Reference:4pi non-coplanar IMRT beam angle selection by convex optimization with group sparsity penalty Daniel O'Connor , Yevgen Voronenko, Dan Nguyen, Wotao Yin, Ke Sheng, AAPM 2016 TH-EF-BRB-5
Choice A:The purpose of beam orientation optimization is to confirm human operator selected non-coplanar beams.
Choice B:Beam orientation optimization can be performed using a greedy column generation algorithm.
Choice C:Beam orientation optimization problem is a combinatorial problem without global solution.
Choice D:Automated beam orientation selection is necessary because the human intuition and experience in the non-coplanar space is inadequate.
Choice E:The dosimetry quality improves with increasing number of non-coplanar beams and the improvement tends to plateau later than the coplanar plans.
Question 8: Compared with conventional electron beam therapy, Dynamic Electron Arc Radiotherapy (DEAR) has the following advantages except:
Reference:Rodrigues, A, Yin, F, and Wu, Q, "Dynamic Electron Arc Radiotherapy (DEAR): a feasibility study", Phys Med Biol, 2014. 59(2): p. 327-345.
Choice A:It can treat target area that is larger than the electron cones.
Choice B:Gantry/collimator angle, couch position/angle, and dose rate can all change simultaneously during beam on.
Choice C:It can produce uniform dose distributions to target area over curved skin.

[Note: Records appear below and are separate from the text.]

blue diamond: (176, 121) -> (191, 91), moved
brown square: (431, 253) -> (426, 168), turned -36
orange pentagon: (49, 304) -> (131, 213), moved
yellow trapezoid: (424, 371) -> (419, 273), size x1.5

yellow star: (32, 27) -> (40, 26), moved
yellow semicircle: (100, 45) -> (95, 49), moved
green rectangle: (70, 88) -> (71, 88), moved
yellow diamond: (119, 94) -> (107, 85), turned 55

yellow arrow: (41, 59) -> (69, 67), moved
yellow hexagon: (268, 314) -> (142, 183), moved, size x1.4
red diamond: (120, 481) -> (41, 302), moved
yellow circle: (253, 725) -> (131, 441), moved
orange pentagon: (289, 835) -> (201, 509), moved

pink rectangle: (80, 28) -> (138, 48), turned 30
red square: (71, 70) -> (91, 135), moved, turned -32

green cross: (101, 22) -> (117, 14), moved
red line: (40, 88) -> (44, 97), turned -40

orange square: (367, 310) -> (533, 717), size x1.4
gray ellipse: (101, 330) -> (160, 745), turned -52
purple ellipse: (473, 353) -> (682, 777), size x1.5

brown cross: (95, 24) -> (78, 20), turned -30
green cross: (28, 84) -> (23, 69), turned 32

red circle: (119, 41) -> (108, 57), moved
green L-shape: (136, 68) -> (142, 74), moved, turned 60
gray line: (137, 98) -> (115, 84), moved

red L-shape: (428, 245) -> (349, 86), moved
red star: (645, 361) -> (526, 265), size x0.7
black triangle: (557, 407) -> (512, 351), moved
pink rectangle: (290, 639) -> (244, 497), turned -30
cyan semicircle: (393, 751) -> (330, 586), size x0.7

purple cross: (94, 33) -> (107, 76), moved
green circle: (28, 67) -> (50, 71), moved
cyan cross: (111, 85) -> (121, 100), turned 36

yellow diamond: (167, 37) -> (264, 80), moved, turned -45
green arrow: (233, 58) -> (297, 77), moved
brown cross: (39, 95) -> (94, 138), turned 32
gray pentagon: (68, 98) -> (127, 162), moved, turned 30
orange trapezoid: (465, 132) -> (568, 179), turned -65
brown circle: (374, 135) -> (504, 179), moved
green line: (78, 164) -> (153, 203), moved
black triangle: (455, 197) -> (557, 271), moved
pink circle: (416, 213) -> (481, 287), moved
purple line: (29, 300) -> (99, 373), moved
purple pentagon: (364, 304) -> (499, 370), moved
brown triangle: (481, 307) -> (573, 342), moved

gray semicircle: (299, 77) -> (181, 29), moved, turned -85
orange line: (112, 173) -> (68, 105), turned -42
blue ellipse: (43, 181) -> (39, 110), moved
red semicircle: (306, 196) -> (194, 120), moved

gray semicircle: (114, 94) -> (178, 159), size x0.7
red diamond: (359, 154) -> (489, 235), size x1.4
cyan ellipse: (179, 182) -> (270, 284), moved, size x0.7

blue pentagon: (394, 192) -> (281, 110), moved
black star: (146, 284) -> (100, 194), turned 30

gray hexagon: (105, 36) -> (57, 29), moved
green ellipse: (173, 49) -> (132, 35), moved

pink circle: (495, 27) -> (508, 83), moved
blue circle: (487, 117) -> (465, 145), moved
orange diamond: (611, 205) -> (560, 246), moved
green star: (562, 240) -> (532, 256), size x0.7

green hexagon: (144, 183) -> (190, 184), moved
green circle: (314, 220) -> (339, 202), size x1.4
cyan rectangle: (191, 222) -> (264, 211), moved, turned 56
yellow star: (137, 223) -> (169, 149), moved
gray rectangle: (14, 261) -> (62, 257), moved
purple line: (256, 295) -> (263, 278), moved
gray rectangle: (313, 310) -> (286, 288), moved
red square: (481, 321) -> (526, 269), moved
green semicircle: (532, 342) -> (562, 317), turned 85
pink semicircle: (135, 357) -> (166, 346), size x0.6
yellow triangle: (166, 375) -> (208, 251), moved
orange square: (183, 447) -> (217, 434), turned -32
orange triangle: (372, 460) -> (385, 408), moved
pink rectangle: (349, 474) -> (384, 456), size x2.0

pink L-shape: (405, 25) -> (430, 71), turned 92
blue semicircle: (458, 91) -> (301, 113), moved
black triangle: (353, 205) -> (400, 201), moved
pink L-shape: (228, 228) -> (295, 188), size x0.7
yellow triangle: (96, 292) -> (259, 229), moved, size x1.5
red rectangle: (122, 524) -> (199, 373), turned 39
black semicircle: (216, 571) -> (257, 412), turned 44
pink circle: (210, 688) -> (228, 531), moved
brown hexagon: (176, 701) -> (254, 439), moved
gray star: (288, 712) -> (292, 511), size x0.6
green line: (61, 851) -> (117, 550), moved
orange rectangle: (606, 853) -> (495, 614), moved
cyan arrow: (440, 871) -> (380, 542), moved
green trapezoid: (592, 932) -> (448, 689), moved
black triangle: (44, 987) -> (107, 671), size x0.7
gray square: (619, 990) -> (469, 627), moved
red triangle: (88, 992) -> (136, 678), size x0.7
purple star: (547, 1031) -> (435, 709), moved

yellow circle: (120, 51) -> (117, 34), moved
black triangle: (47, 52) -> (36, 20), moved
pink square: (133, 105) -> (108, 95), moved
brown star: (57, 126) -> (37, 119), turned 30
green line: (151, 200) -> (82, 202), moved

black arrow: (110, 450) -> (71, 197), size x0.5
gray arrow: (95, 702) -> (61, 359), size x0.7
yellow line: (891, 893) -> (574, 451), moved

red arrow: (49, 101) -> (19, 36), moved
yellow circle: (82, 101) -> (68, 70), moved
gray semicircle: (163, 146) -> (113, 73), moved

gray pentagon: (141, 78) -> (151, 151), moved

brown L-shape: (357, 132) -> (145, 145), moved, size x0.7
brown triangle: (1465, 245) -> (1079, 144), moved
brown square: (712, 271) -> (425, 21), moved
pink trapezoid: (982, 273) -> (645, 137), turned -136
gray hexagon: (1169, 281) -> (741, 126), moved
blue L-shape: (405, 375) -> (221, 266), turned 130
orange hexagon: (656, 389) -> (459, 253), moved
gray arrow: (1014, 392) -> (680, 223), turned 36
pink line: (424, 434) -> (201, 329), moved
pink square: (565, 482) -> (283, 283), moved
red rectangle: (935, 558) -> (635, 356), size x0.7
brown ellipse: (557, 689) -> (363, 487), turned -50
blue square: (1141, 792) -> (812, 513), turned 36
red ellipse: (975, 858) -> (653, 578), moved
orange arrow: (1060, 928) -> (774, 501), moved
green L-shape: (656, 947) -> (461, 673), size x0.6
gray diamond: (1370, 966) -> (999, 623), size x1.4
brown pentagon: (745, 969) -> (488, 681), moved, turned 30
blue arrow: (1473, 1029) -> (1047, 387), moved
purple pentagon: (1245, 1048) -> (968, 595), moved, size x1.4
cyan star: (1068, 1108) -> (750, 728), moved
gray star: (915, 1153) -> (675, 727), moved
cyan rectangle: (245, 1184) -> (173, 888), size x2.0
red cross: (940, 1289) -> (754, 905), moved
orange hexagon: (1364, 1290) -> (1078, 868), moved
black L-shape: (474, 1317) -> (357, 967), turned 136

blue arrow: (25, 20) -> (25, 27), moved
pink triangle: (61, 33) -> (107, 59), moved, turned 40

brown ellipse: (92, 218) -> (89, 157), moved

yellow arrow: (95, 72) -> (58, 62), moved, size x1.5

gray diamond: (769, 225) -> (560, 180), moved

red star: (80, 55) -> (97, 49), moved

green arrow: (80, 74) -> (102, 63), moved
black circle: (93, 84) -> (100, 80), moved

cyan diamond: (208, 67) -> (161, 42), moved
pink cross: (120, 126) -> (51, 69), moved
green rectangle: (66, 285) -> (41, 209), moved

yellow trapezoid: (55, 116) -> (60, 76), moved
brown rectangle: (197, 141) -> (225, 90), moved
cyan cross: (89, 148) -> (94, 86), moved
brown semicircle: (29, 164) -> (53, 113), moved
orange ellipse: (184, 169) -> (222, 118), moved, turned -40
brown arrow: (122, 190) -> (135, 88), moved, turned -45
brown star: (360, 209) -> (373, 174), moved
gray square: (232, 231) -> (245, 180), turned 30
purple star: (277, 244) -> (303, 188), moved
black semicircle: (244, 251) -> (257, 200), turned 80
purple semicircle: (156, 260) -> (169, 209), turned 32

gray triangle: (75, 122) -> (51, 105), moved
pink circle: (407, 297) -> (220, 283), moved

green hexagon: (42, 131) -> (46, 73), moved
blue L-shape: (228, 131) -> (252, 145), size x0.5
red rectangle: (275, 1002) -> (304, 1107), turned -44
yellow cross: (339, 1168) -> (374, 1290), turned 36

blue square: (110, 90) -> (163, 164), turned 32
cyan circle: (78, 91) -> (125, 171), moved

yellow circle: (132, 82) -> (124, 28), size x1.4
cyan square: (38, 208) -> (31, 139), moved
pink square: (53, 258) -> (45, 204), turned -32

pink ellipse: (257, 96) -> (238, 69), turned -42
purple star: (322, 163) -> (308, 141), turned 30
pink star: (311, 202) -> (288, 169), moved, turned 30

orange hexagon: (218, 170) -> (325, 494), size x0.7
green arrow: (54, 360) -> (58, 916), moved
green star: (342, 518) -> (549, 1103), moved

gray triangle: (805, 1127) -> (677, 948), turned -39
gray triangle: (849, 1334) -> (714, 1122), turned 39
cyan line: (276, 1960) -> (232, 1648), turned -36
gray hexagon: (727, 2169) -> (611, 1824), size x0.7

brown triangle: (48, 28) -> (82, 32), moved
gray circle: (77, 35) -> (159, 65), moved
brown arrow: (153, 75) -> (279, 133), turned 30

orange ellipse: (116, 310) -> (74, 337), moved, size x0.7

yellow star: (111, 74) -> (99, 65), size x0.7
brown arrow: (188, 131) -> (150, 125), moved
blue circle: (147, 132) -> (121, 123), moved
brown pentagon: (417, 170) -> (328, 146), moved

Choice D:It has reduced Bremsstrahlung X-ray contaminant at distance inside phantom.
Choice E:It can produce more conformal dose distribution through inverse planning.
Question 9: The challenges in implementing Dynamic Electron Arc Radiotherapy (DEAR) include the following except:
Reference:Rodrigues, A, Yin, F, and Wu, Q, "Dynamic Electron Arc Radiotherapy (DEAR): a feasibility study", Phys Med Biol, 2014. 59(2): p. 327-345.
Choice A:Small field electron field dosimetry
Choice B:It cannot be delivered in clinical mode yet
Choice C:It cannot hold the beam to accommodate couch motion.
Choice D:Lack of dedicated dynamic collimation devices for electron beams and fine energy resolution on current linac.
Choice E:Lack of inverse planning tools.
Question 10: What is the single most significant challenge to the clinical translation of dynamic radiotherapy delivery incorporating couch motion:
Reference:Fahimian B, Yu V, Horst K, Xing L, Hristov D. Trajectory modulated prone breast irradiation: a LINAC-based technique combining intensity modulated delivery and motion of the couch. Radiother Oncol. 2013;109(3):475-81.
Choice A:Lack of demonstrated dosimetric advantages over coplanar-isocentric VMAT/IMRT delivery with fixed isocenter.
Choice B:Lack of algorithms/planning tools for optimization.
Choice C:Lack of accurate dose calculation algorithms.
Choice D:Lack of viable intra-fractional imaging solutions to track the intended target.